The Alpha Medical Equipment Co. is in the market for packaging equipment that will cost $60,000. This equipment will reduce labor costs by $20,000/year. The equipment has a useful life of five years and falls into the three year property class of MACRS. Salvage value is $10,000. Alpha’s tax rate is 20%. Alpha has no debt, but its beta is 1.20, the market return is 11.5%. The 30-year Treasury is 6.00%. Using the given information, what is the NPV of this project? What is the IRR? Should we accept it?

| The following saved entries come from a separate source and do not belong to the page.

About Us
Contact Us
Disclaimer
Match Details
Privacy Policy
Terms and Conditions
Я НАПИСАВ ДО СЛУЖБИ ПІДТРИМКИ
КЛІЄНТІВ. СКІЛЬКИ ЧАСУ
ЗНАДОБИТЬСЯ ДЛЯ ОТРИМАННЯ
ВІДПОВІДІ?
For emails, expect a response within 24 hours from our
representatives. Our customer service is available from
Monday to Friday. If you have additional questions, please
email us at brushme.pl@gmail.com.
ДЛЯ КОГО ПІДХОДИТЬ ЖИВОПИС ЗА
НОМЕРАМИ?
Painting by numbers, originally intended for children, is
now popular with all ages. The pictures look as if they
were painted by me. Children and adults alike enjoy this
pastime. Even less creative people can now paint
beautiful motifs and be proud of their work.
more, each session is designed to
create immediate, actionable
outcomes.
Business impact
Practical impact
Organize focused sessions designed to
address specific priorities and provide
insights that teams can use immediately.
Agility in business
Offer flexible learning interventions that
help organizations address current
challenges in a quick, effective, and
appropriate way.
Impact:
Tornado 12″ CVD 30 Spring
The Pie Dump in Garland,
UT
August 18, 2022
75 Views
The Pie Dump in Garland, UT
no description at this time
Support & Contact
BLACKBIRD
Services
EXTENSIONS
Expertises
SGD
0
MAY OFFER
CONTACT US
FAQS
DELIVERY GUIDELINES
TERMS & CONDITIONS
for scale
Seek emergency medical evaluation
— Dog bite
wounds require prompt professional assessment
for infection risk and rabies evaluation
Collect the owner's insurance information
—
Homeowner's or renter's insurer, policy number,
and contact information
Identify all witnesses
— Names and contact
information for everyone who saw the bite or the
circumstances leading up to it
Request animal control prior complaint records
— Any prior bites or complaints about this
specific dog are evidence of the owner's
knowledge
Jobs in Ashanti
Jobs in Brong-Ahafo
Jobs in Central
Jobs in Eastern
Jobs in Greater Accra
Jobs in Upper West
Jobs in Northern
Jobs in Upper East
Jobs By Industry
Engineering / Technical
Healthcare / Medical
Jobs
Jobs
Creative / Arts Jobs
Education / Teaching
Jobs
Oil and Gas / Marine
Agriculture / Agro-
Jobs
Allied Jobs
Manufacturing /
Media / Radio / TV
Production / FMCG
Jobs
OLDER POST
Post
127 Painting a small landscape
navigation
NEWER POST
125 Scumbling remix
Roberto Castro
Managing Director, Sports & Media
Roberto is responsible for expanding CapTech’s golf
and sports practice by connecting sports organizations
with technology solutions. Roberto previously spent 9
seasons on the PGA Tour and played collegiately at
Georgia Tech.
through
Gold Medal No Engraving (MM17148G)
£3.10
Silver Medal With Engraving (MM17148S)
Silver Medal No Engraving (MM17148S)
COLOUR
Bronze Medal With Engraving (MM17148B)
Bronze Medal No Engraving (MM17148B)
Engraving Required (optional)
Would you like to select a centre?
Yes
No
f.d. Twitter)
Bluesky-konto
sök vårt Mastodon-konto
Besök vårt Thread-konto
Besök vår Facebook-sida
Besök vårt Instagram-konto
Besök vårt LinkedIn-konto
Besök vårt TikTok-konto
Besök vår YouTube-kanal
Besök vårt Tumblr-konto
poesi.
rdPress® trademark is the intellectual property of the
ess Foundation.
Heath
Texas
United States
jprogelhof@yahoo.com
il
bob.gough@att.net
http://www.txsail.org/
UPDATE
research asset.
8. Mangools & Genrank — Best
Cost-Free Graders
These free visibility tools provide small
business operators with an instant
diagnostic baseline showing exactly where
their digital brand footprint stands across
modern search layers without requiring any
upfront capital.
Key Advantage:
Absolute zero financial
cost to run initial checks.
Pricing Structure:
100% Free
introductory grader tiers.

Cost of capital, r = Rf + beta x (Rm - Rf) = 6% + 1.20 x (11.5% - 6%) = 12.60%
Alpha | 0 | 1 | 2 | 3 | 4 | 5 |
MACRS % | 33.33% | 44.45% | 14.81% | 7.41% | ||
Investment | -60,000 | |||||
Salvage | 10,000 | |||||
Savings | 20,000 | 20,000 | 20,000 | 20,000 | 20,000 | |
Depreciation | -19,998 | -26,670 | -8,886 | -4,446 | 0 | |
EBT | 2 | -6,670 | 11,114 | 15,554 | 20,000 | |
Tax (20%) | 0 | 1,334 | -2,223 | -3,111 | -4,000 | |
Net Income | 2 | -5,336 | 8,891 | 12,443 | 16,000 | |
Cash Flows | -60,000 | 20,000 | 21,334 | 17,777 | 16,889 | 24,000 |
NPV | $10,806.16 | |||||
IRR | 19.67% |
Depreciation = Investment x MACRS %
Cash Flows = Investment + Salvage x (1 - tax) + Net Income + Depreciation
NPV and IRR can be calculated using the same function on a calculator or excel with 12.60% rate.
As NPV > 0 and IRR > 12.6%, the project should be accepted.